Collected data
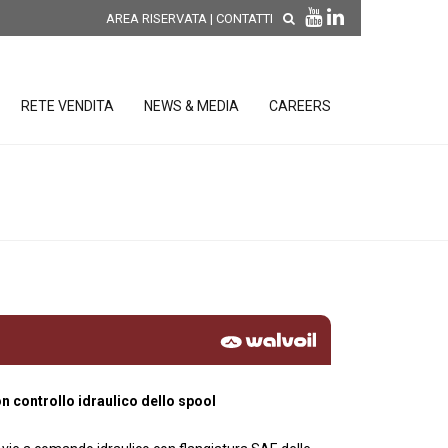
AREA RISERVATA
|
CONTATTI
RETE VENDITA
NEWS & MEDIA
CAREERS
SCOPRI LE NOVITÀ DI
PRODOTTO
releases
 releases
CONDIZIONI GENERALI DI VENDITA E
re
DI GARANZIA
posizione
elettroniche
 controllo idraulico dello spool
 Strumenti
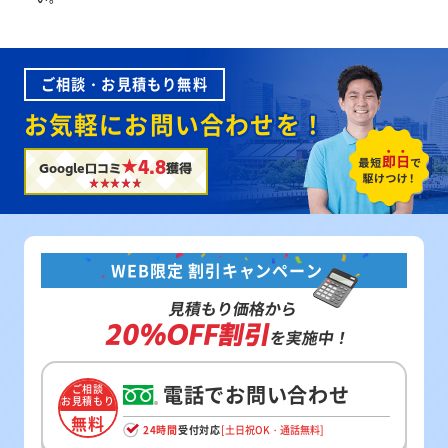
ご相談・お見積もり無料
お気軽にお問い合わせを！
★4.8
Google口コミ
獲得
WEB限定 割引キャンペーン
見積もり価格から
20%OFF割引
を実施中！
電話でお問い合わせ
ご相談
お見積もり
無料
24時間
受付対応
[土日祝OK・通話無料]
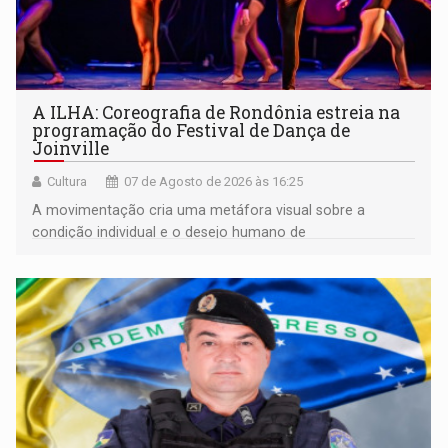
A ILHA: Coreografia de Rondônia estreia na
programação do Festival de Dança de
Joinville
Cultura
07 de Agosto de 2026 às 16:25
A movimentação cria uma metáfora visual sobre a
condição individual e o desejo humano de
pertencimento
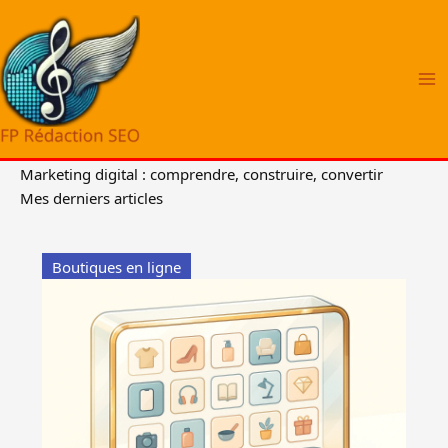
Aller
au
contenu
Marketing digital : comprendre, construire, convertir
Mes derniers articles
Boutiques en ligne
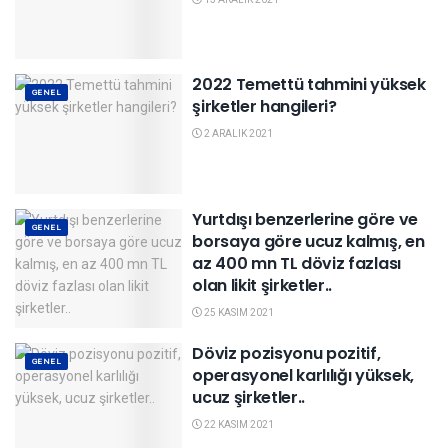
2022 Temettü tahmini yüksek
GENEL
şirketler hangileri?
2 ARALIK 2021
Yurtdışı benzerlerine göre ve
GENEL
borsaya göre ucuz kalmış, en
az 400 mn TL döviz fazlası
olan likit şirketler..
25 KASIM 2021
Döviz pozisyonu pozitif,
GENEL
operasyonel karlılığı yüksek,
ucuz şirketler..
22 KASIM 2021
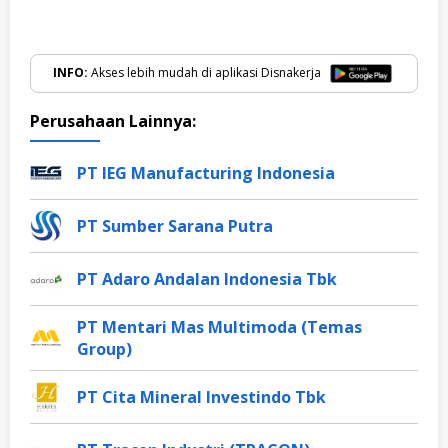
INFO:
Akses lebih mudah di aplikasi Disnakerja
Perusahaan Lainnya:
PT IEG Manufacturing Indonesia
PT Sumber Sarana Putra
PT Adaro Andalan Indonesia Tbk
PT Mentari Mas Multimoda (Temas
Group)
PT Cita Mineral Investindo Tbk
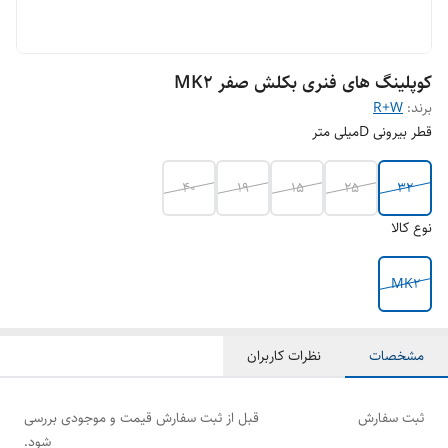
کوپلینگ های فنری بکلش صفر MK2
برند:
R+W
قطر بیرونی Dمیلی متر
40
19
15
25
32
نوع کالا
MK2
مشخصات
نظرات کاربران
ثبت سفارش
قبل از ثبت سفارش قیمت و موجودی بررسی
شود.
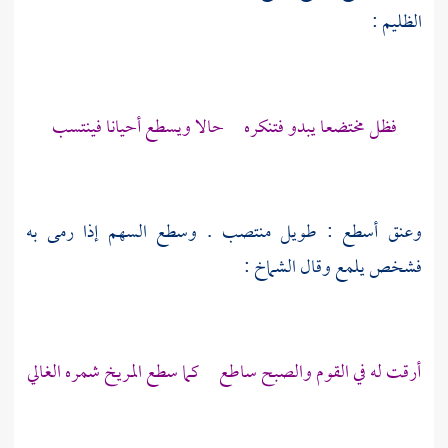
الظليم :
فظل مختضعا يبدو فتنكره حالا ويسطع أحيانا فينتسب
وعنق أسطع : طويل منتصب . وسطع السهم إذا رمى به
فشخص يلمع وقال
الشماخ
:
أرقت له في القوم والصبح ساطع كما سطع المريخ شمره الغالي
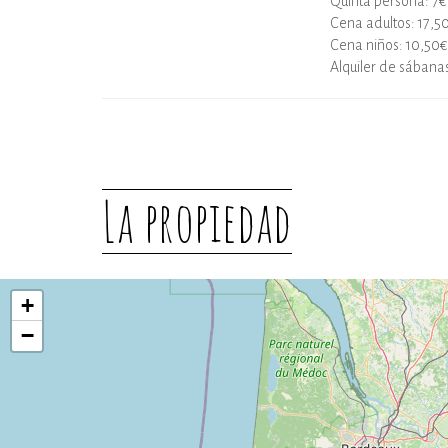
Quinta persona: 7€ 
Cena adultos: 17,5
Cena niños: 10,50€
Alquiler de sában
La propiedad
+
−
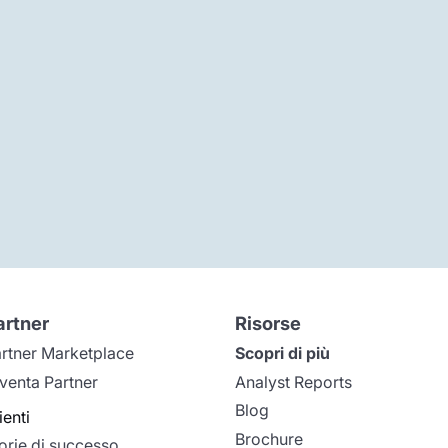
artner
Risorse
rtner Marketplace
Scopri di più
venta Partner
Analyst Reports
Blog
ienti
Brochure
orie di successo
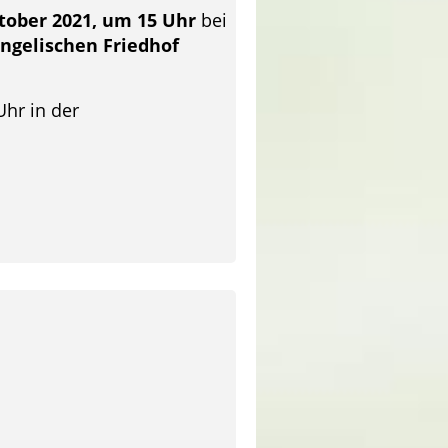
tober 2021, um 15 Uhr
bei
ngelischen Friedhof
hr in der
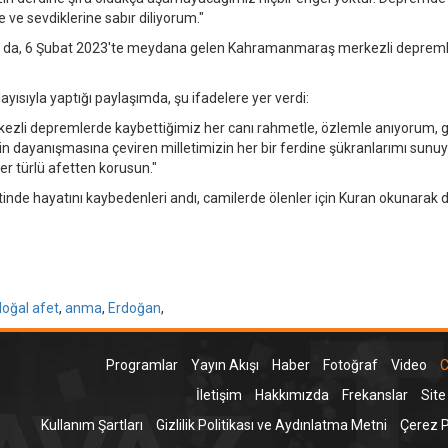
 ve sevdiklerine sabır diliyorum."
Kurum da, 6 Şubat 2023'te meydana gelen Kahramanmaraş merkezli deprem
yısıyla yaptığı paylaşımda, şu ifadelere yer verdi:
li depremlerde kaybettiğimiz her canı rahmetle, özlemle anıyorum, g
e'nin dayanışmasına çeviren milletimizin her bir ferdine şükranlarımı sun
her türlü afetten korusun."
tinde hayatını kaybedenleri andı, camilerde ölenler için Kuran okunarak 
doğal afet
,
anma
,
Erdoğan
,
Programlar
Yayın Akışı
Haber
Fotoğraf
Video
C
İletişim
Hakkımızda
Frekanslar
Site
Kullanım Şartları
Gizlilik Politikası ve Aydınlatma Metni
Çerez Po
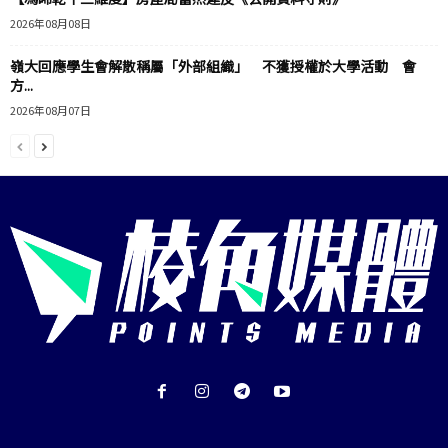
2026年08月08日
嶺大回應學生會解散稱屬「外部組織」 不獲授權於大學活動 會
方...
2026年08月07日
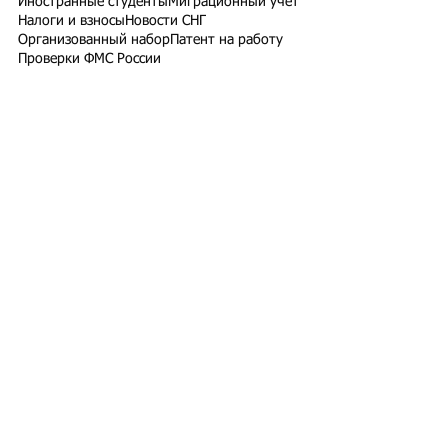
Иностранные студенты
Миграционный учет
Налоги и взносы
Новости СНГ
Организованный набор
Патент на работу
Проверки ФМС России
РВП ВНЖ гражданство РФ
Работодатели для трудовых мигрантов
Работодатель-физлицо
Разрешение на работу
Реестр контролируемых лиц
СВО
Экзамены для мигрантов
Подпишитесь на рассылку
Подписаться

What you need to do:
Each line from the start of the entries above through the line with "2 ARALIK 2021" should be duplicated exactly, leaving out the pictures.

Response box:
AREA RISERVATA
|
CONTATTI
RETE VENDITA
NEWS & MEDIA
CAREERS
SCOPRI LE NOVITÀ DI
PRODOTTO
releases
 releases
CONDIZIONI GENERALI DI VENDITA E
re
DI GARANZIA
posizione
elettroniche
 controllo idraulico dello spool
 Strumenti
ご相談・お見積もり無料
お気軽にお問い合わせを！
★4.8
Google口コミ
獲得
WEB限定 割引キャンペーン
見積もり価格から
20%OFF割引
を実施中！
電話でお問い合わせ
ご相談
お見積もり
無料
24時間
受付対応
[土日祝OK・通話無料]
A ILHA: Coreografia de Rondônia estreia na
programação do Festival de Dança de
Joinville
Cultura
07 de Agosto de 2026 às 16:25
A movimentação cria uma metáfora visual sobre a
condição individual e o desejo humano de
pertencimento
Aller
au
contenu
Marketing digital : comprendre, construire, convertir
Mes derniers articles
Boutiques en ligne
2022 Temettü tahmini yüksek
GENEL
şirketler hangileri?
2 ARALIK 2021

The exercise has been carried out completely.